[MATERIAL PROVIDED — start]

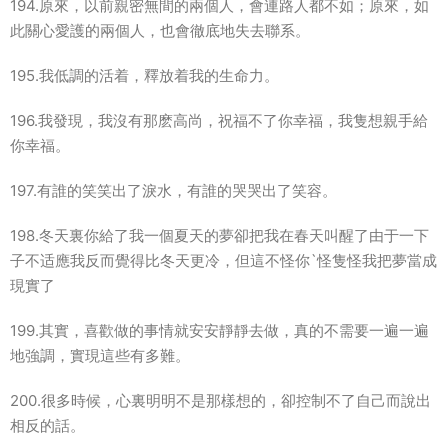
194.原來，以前親密無間的兩個人，會連路人都不如；原來，如
此關心愛護的兩個人，也會徹底地失去聯系。
195.我低調的活着，釋放着我的生命力。
196.我發現，我沒有那麽高尚，祝福不了你幸福，我隻想親手給
你幸福。
197.有誰的笑笑出了淚水，有誰的哭哭出了笑容。
198.冬天裏你給了我一個夏天的夢卻把我在春天叫醒了由于一下
子不适應我反而覺得比冬天更冷，但這不怪你`怪隻怪我把夢當成
現實了
199.其實，喜歡做的事情就安安靜靜去做，真的不需要一遍一遍
地強調，實現這些有多難。
200.很多時候，心裏明明不是那樣想的，卻控制不了自己而說出
相反的話。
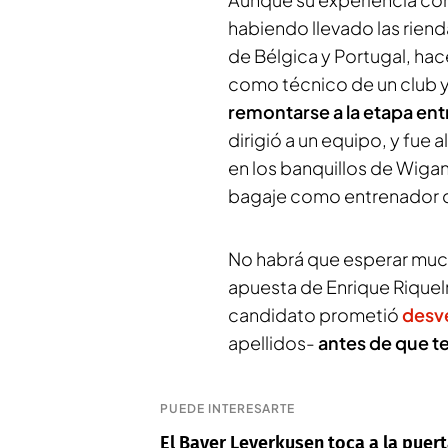
habiendo llevado las rien
de Bélgica y Portugal, ha
como técnico de un club y
remontarse a la etapa ent
dirigió a un equipo, y fue a
en los banquillos de Wigan
bagaje como entrenador d
No habrá que esperar much
apuesta de Enrique Riquel
candidato prometió
desve
apellidos-
antes de que t
PUEDE INTERESARTE
El Bayer Leverkusen toca a la puer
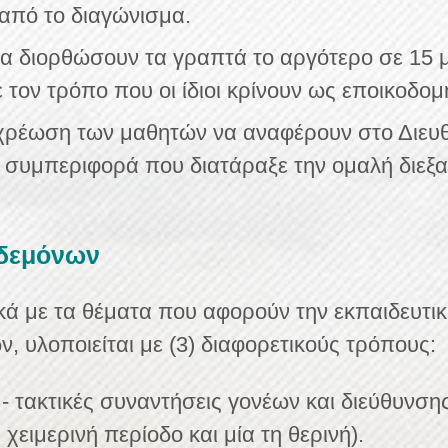
από το διαγώνισμα.
 να διορθώσουν τα γραπτά το αργότερο σε 15
ον τρόπο που οι ίδιοι κρίνουν ως εποικοδομ
οχρέωση των μαθητών να αναφέρουν στο Διε
 συμπεριφορά που διατάραξε την ομαλή διεξ
ηδεμόνων
ά με τα θέματα που αφορούν την εκπαιδευτική
 υλοποιείται με (3) διαφορετικούς τρόπους:
- τακτικές συναντήσεις γονέων και διεύθυνσης
η χειμερινή περίοδο και μία τη θερινή).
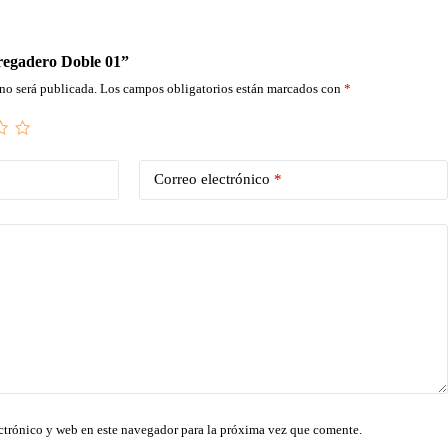
Fregadero Doble 01”
no será publicada.
Los campos obligatorios están marcados con
*
Correo electrónico
*
ctrónico y web en este navegador para la próxima vez que comente.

[MATERIAL PROVIDED — finish]

Word for word, retype the lines in the entries above that run from the one with "195.我低調的活着，釋放着我的生命力。" through the one with "remontarse a la etapa ent". Both ends count; pictures do not.

ANSWER SECTION:
195.我低調的活着，釋放着我的生命力。
196.我發現，我沒有那麽高尚，祝福不了你幸福，我隻想親手給
你幸福。
197.有誰的笑笑出了淚水，有誰的哭哭出了笑容。
198.冬天裏你給了我一個夏天的夢卻把我在春天叫醒了由于一下
子不适應我反而覺得比冬天更冷，但這不怪你`怪隻怪我把夢當成
現實了
199.其實，喜歡做的事情就安安靜靜去做，真的不需要一遍一遍
地強調，實現這些有多難。
200.很多時候，心裏明明不是那樣想的，卻控制不了自己而說出
相反的話。
habiendo llevado las rien
de Bélgica y Portugal, ha
como técnico de un club y
remontarse a la etapa ent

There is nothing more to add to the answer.